Describe your course topic and the transformation you want students to make, then ask Claude to map a skill progression from complete beginner to confident independent practitioner. That map becomes the spine of your course — every module, lesson, and activity should move students one step further along it.
What a Learning Progression Actually Is
A learning progression is not a list of topics. It is a sequence of capability states — descriptions of what a student can do at each stage of their development. The difference matters enormously for course design. A topic list tells you what you’ll teach. A capability progression tells you where students are going and how you’ll know when they’ve arrived.
Think of learning to drive. The progression isn’t “lesson one: the steering wheel, lesson two: the pedals.” It’s a capability journey: first, can start the car and move in a straight line; then, can navigate a quiet road alone; then, can handle traffic and roundabouts confidently; finally, can drive independently in any conditions. Each stage is defined by what the learner can do, not what the instructor covered. That’s a progression.
Prompting AI for Your Progression Map
Give Claude your topic and your end state — what “confident practitioner” looks like for your specific audience — and ask: “Map a learning progression from complete beginner to confident independent practitioner for [topic]. Describe each stage in terms of what the learner can do, not what they know. Use four to six stages. My audience is [describe them].”
For an AI-in-teaching program, Claude might return stages like: Stage one — can follow a prompt someone else wrote; Stage two — can write a simple prompt and evaluate the output; Stage three — can design a multi-step prompt workflow for a recurring task; Stage four — can build a reusable AI system that runs with minimal input; Stage five — can teach others to use AI in their own teaching practice. Each stage is defined by visible capability, and each one is a meaningful step forward.

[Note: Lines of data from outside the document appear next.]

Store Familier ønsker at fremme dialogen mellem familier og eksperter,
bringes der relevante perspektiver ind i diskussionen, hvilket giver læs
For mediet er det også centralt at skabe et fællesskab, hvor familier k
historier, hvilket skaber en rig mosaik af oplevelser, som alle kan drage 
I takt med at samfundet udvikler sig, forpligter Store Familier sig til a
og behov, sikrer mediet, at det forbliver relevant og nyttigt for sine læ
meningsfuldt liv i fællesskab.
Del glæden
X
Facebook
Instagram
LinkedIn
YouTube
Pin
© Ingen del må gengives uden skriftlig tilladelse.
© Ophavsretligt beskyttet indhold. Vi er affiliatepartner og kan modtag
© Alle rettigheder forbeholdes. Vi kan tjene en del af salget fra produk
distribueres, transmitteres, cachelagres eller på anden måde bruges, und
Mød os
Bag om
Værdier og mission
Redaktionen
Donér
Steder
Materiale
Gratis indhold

Once you have the progression, map your existing modules and lessons to it. Ask Claude: “Which stage of this progression does each of my modules target?” If three modules all cluster around stage two with nothing at stage three or four, you know where to build. If you jump straight from stage one to stage four, you know where to add bridge content.
What This Means for Educators
A published progression is one of the most powerful marketing and retention tools you have. When students can see where they are on the journey and where they’re going next, they stay enrolled. They know what success looks like at each stage and can feel themselves moving toward it. That sense of progress is what drives completion rates in live cohorts more than any single piece of content.
For coaches running community-based programs in FluentCommunity, you can post the progression publicly in a pinned space — “here is the journey you’re on” — and reference it in every live session. It gives the whole community a shared language for describing where they are and what they’re working toward.
The Simple Rule
Ask Claude to map your course as a capability progression before you build a single lesson. Define what confident practitioners can do. Work backwards through four to six stages. Then build every session to move students from one stage to the next. A course built around a progression always feels intentional — because it is.